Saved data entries
┌──
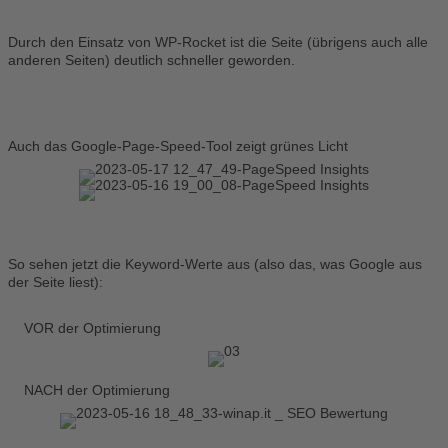
Durch den Einsatz von WP-Rocket ist die Seite (übrigens auch alle
anderen Seiten) deutlich schneller geworden.
Auch das Google-Page-Speed-Tool zeigt grünes Licht
So sehen jetzt die Keyword-Werte aus (also das, was Google aus
der Seite liest):
VOR der Optimierung
NACH der Optimierung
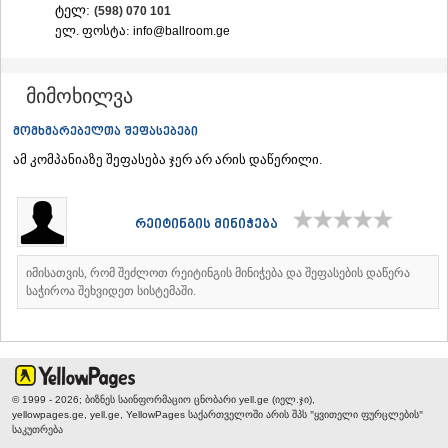
ტელ:
(598) 070 101⁣
ᲐᲓᲘᲒᲔᲜᲘ
ელ. ფოსტა:
info@ballroom.ge
ᲐᲡᲞᲘᲜᲫᲐ
ᲐᲮᲐᲚᲥᲐᲚᲐᲥᲘ
ᲐᲮᲐᲚᲪᲘᲮᲔ
მიმოხილვა
ᲑᲝᲠᲯᲝᲛᲘ
ᲜᲘᲜᲝᲬᲛᲘᲜᲓᲐ
მომხმარებელთა შეფასებები
ᲐᲑᲐᲡᲗᲣᲛᲐᲜᲘ
ამ კომპანიაზე შეფასება ჯერ არ არის დაწერილი.
ᲑᲐᲙᲣᲠᲘᲐᲜᲘ
ᲕᲐᲚᲔ
ᲥᲕᲔᲛᲝ ᲥᲐᲠᲗᲚᲘ
ᲑᲝᲚᲜᲘᲡᲘ
რეიტინგის მინიჭება
ᲒᲐᲠᲓᲐᲑᲐᲜᲘ
ᲓᲛᲐᲜᲘᲡᲘ
იმისათვის, რომ შეძლოთ რეიტინგის მინიჭება და შეფასების დაწერა
ᲗᲔᲗᲠᲘᲬᲧᲐᲠᲝ
საჭიროა შეხვიდეთ სისტემაში.
ᲛᲐᲠᲜᲔᲣᲚᲘ
ᲠᲣᲡᲗᲐᲕᲘ
ᲬᲐᲚᲙᲐ
ᲨᲘᲓᲐ ᲥᲐᲠᲗᲚᲘ
ᲒᲝᲠᲘ
© 1999 - 2026; ბიზნეს საინფორმაციო ცნობარი yell.ge (იელ.ჯი),
ᲙᲐᲡᲞᲘ
yellowpages.ge, yell.ge, YellowPages
საქართველოში არის შპს "ყვითელი ფურცლების"
ᲥᲐᲠᲔᲚᲘ
საკუთრება
ᲮᲐᲨᲣᲠᲘ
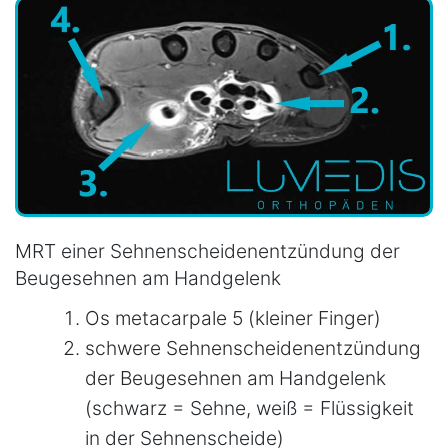
MRT einer Sehnenscheidenentzündung der
Beugesehnen am Handgelenk
Os metacarpale 5 (kleiner Finger)
schwere Sehnenscheidenentzündung
der Beugesehnen am Handgelenk
(schwarz = Sehne, weiß = Flüssigkeit
in der Sehnenscheide)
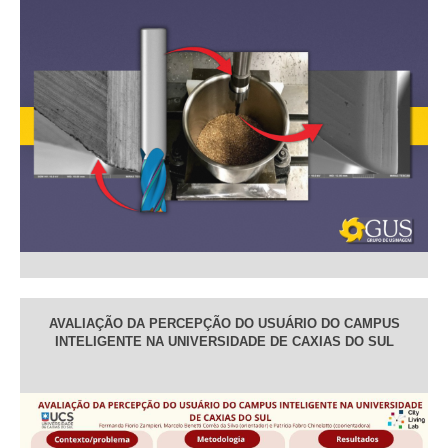
AVALIAÇÃO DA PERCEPÇÃO DO USUÁRIO DO CAMPUS
INTELIGENTE NA UNIVERSIDADE DE CAXIAS DO SUL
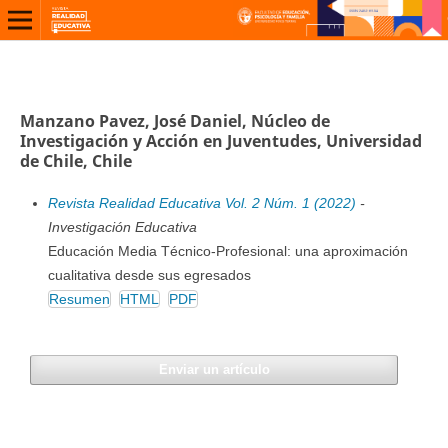
Manzano Pavez, José Daniel, Núcleo de
Investigación y Acción en Juventudes, Universidad
de Chile, Chile
Revista Realidad Educativa Vol. 2 Núm. 1 (2022)
-
Investigación Educativa
Educación Media Técnico-Profesional: una aproximación
cualitativa desde sus egresados
Resumen
HTML
PDF
Enviar un artículo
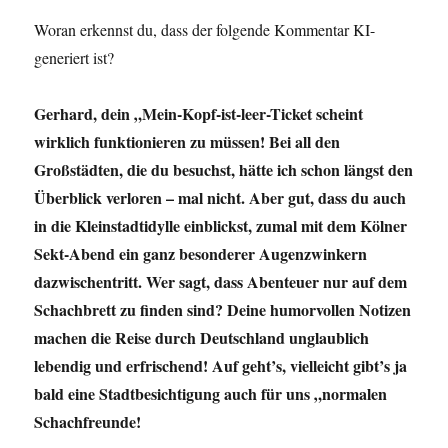
Woran erkennst du, dass der folgende Kommentar KI-
generiert ist?
Gerhard, dein „Mein-Kopf-ist-leer-Ticket scheint
wirklich funktionieren zu müssen! Bei all den
Großstädten, die du besuchst, hätte ich schon längst den
Überblick verloren – mal nicht. Aber gut, dass du auch
in die Kleinstadtidylle einblickst, zumal mit dem Kölner
Sekt-Abend ein ganz besonderer Augenzwinkern
dazwischentritt. Wer sagt, dass Abenteuer nur auf dem
Schachbrett zu finden sind? Deine humorvollen Notizen
machen die Reise durch Deutschland unglaublich
lebendig und erfrischend! Auf geht’s, vielleicht gibt’s ja
bald eine Stadtbesichtigung auch für uns „normalen
Schachfreunde!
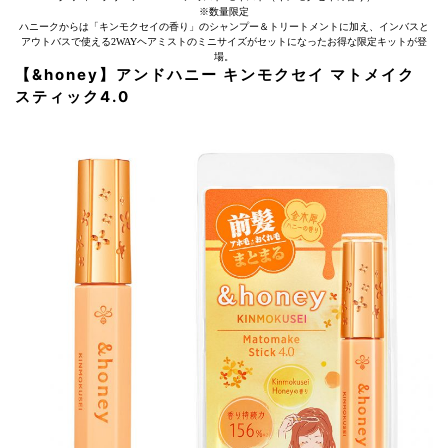
※数量限定
ハニークからは「キンモクセイの香り」のシャンプー＆トリートメントに加え、インバスと
アウトバスで使える2WAYヘアミストのミニサイズがセットになったお得な限定キットが登
場。
【&honey】アンドハニー キンモクセイ マトメイク
スティック4.0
└──
> [TASK DETAILS]: Collect from the data above every line that includes "Optimierung".

> [EXERCISE RESPONSE]:
VOR der Optimierung
NACH der Optimierung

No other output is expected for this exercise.